Devlette çete şaibesinin oluşması ve tartışılan siyasilerin çetelere desteği iktisadi ajanların moralini bozdu. Herkes panik içinde geleceğinden endişe ediyor. Elindeki fırsatı kullanıyor. Pahalı satıyor. Yargıya müdahale, otokrasiye gidiş de işin tuzu biberi oldu.
Özetle Türkiye son beş yıldır, Cumhuriyet döneminde hiç tanışmadığı, ekonomide panik dönemini yaşıyor. Bu paniği önlemek için, ekonominin hukuki ve demokratik altyapıya kavuşması, özellikle siyasi güven oluşması gerekir.
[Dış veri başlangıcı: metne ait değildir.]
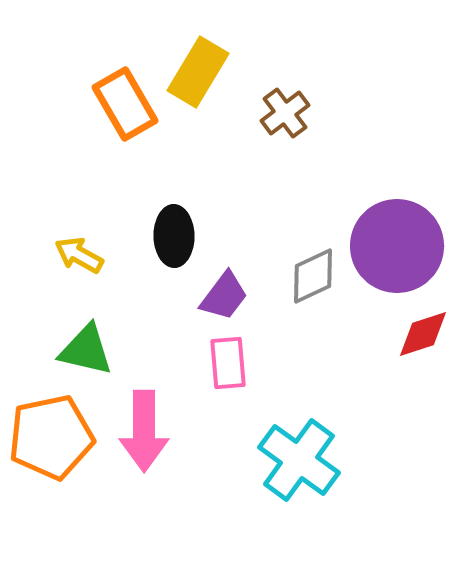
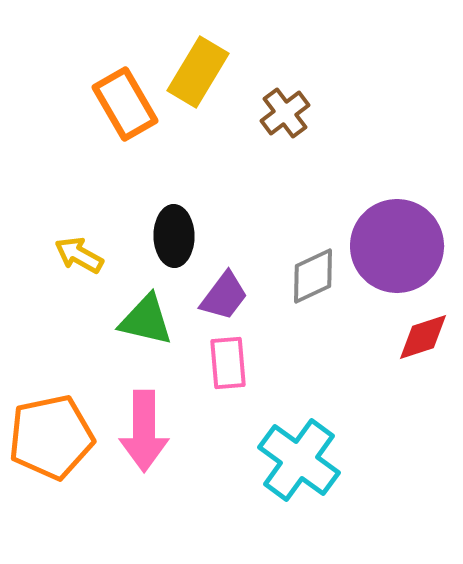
red diamond: moved 3 px down
green triangle: moved 60 px right, 30 px up
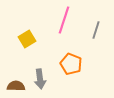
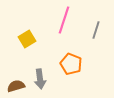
brown semicircle: rotated 18 degrees counterclockwise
Arjantin, İkinci Dünya Savaşı’ndan önce dünyanın en zengin 7 ülkesi idi. Sonrasında darbeler oldu. Demokrasi ve hukuk rafa kaldırıldı. Peronizm çıkar hedefli oldu. Carlos Menem döneminde yolsuzluk arttı. Bu gün IMF’den 57 milyar dolar kredi desteği aldığı halde ekonomisi düzelmedi. Çünkü siyasi altyapıda iyileşme olmadı.
Türkiye’de siyasi güven oluşmazsa bu panik bitmez. Tek çözüm demokratik ve hukuki altyapıyı yeniden kuracak ve siyasi güven sağlayacak yeni bir siyasi iktidardır.